Session 1616: Belief, Devotion, Emotion, II

Thursday 13 July 2006, 11.15-12.45

Sponsor:Birkbeck College, University of London
Organiser:Rob Lutton, Department of History, University of Nottingham
Moderator/Chair:Elisabeth Salter, Institute for Medieval & Early Modern Studies (IMEMS) / Department of English Literature & Creative Writing, Aberystwyth University
Paper 1616-aConstructing Emotions for the Medieval Laity
(Language: English)
John H. Arnold, Department of History, Classics & Archaeology, Birkbeck, University of London
Index terms: Historiography - Medieval, Lay Piety, Religious Life, Social History
Paper 1616-bVocabularies of Anger and Trauma in the Early Reformation
(Language: English)
Rob Lutton, Department of History, University of Nottingham
Index terms: Anthropology, Lay Piety, Religious Life, Social History
Paper 1616-cEmotional Responses to David Watching Bathsheba Bathing in Late Medieval French Books of Hours
(Language: English)
Mónica Ann Walker Vadillo, Departamento de Historia del Arte, Universidad Complutense de Madrid
Index terms: Art History - General, Biblical Studies, Lay Piety, Religious Life
Abstract

This is one of two linked sessions exploring emotion and devotion in religious practice.

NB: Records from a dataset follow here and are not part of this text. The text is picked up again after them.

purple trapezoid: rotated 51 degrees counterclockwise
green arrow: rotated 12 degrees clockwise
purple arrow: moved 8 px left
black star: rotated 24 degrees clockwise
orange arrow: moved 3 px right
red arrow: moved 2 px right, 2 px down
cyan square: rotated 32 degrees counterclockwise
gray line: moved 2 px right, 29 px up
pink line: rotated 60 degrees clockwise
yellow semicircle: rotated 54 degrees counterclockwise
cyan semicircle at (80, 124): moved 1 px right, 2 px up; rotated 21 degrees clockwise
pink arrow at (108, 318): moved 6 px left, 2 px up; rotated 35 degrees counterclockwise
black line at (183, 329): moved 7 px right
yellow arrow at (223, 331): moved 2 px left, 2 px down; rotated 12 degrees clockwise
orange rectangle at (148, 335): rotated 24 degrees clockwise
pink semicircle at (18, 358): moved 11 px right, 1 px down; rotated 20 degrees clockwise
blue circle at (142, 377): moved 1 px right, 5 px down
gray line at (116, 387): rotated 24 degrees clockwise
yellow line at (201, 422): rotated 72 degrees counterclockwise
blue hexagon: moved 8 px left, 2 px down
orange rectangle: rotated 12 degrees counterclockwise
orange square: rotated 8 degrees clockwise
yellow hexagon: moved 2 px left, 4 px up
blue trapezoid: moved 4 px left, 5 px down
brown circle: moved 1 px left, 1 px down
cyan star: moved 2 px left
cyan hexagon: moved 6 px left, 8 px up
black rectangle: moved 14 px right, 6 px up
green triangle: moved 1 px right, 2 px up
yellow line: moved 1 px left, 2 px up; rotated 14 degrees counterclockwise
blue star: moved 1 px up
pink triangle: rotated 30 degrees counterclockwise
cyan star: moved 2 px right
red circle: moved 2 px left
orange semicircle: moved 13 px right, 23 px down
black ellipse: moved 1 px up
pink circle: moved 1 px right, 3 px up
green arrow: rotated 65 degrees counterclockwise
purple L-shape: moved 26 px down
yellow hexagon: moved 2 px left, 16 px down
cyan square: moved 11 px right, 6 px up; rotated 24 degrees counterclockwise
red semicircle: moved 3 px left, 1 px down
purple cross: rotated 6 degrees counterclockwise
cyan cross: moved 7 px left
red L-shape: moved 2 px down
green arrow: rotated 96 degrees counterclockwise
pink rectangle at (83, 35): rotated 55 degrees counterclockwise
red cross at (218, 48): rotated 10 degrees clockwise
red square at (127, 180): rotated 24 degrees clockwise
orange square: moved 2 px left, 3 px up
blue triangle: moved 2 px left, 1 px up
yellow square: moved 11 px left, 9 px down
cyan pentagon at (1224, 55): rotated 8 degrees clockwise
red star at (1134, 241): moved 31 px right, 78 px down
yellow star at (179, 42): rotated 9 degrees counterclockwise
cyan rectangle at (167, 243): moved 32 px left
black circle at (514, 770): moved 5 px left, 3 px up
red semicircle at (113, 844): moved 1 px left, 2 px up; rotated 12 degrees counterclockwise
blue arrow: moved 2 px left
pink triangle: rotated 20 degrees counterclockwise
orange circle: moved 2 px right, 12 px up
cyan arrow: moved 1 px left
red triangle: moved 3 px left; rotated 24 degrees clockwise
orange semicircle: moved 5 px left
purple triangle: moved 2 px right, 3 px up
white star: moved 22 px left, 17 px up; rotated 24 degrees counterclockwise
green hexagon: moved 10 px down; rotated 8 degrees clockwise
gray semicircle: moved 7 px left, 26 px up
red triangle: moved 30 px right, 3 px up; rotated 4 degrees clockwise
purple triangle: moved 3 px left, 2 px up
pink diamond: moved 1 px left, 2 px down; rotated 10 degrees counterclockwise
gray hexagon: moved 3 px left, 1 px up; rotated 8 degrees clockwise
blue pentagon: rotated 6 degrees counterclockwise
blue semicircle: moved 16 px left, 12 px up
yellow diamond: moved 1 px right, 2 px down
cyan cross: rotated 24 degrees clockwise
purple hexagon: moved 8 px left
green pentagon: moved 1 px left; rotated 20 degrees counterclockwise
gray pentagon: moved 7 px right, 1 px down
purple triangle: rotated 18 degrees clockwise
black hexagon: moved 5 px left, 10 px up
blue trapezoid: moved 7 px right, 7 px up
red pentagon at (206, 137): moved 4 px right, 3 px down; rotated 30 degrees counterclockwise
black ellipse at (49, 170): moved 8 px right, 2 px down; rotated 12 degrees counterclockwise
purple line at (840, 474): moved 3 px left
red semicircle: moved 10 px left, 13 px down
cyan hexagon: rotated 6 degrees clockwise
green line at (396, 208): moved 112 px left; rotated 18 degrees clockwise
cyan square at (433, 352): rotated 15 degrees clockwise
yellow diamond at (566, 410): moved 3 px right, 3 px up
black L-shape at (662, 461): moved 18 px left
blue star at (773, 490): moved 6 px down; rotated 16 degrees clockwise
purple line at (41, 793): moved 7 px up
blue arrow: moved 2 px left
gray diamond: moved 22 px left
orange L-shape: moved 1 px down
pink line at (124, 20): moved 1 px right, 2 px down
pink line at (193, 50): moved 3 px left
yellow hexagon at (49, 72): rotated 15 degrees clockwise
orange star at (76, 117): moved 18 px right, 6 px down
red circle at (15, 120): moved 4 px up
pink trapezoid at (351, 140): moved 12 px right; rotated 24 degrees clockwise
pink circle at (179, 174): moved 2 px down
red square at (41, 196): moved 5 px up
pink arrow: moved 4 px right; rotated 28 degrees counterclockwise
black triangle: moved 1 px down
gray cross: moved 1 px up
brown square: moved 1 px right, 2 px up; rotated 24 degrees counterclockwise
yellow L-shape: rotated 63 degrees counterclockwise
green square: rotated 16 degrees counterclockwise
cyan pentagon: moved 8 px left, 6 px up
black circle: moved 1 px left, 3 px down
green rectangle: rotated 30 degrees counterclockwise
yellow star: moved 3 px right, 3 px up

This session examines the construction and expression of emotional responses to religious rituals, experiences, and changes in doctrinal belief in Western Europe, c. 1200-1550. Arnold will consider ways in which, over the course of the Middle Ages, ecclesiastics constructed expectations of lay emotional responses to various religious rituals and experiences. Lutton investigates the development of vocabularies of religious confrontation in the diocese of Canterbury in the early 16th century. Walker asks how changes in the iconography of David watching Bathsheba bathing in French books of hours from the mid-fifteenth to the mid-sixteenth centuries emotionalised the reading of the penitential Psalms by a male and female audience.